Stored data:
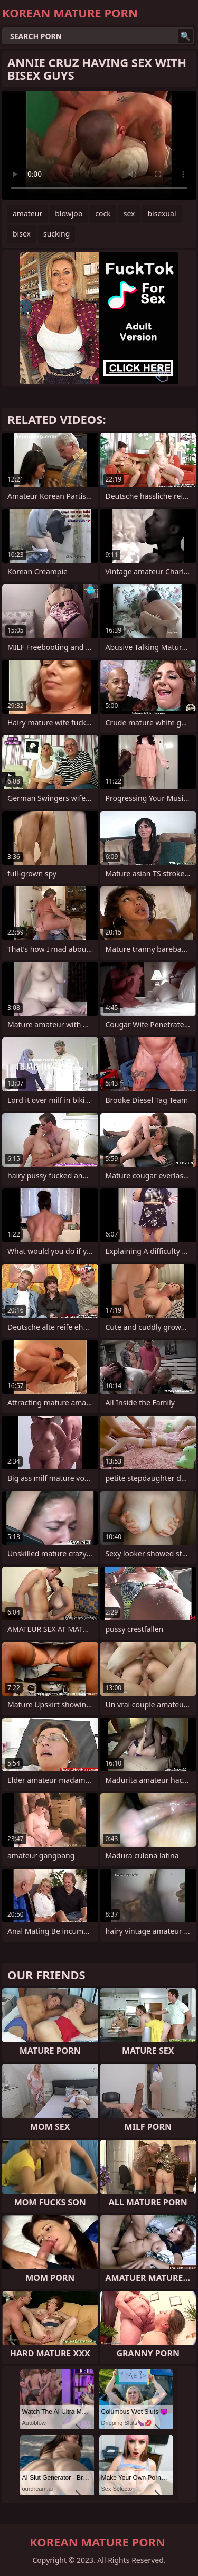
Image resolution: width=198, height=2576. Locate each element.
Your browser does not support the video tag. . (99, 145)
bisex (22, 234)
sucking (56, 234)
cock (102, 214)
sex (129, 214)
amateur (27, 214)
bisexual (161, 214)
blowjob (68, 214)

• **Problem details**
Repeat each entry above exactly, passing over any images.

• **Exercise result**
Image resolution: width=198, height=2576. Locate each element.
Your browser does not support the video tag. . (99, 145)
bisex (22, 234)
sucking (56, 234)
cock (102, 214)
sex (129, 214)
amateur (27, 214)
bisexual (161, 214)
blowjob (68, 214)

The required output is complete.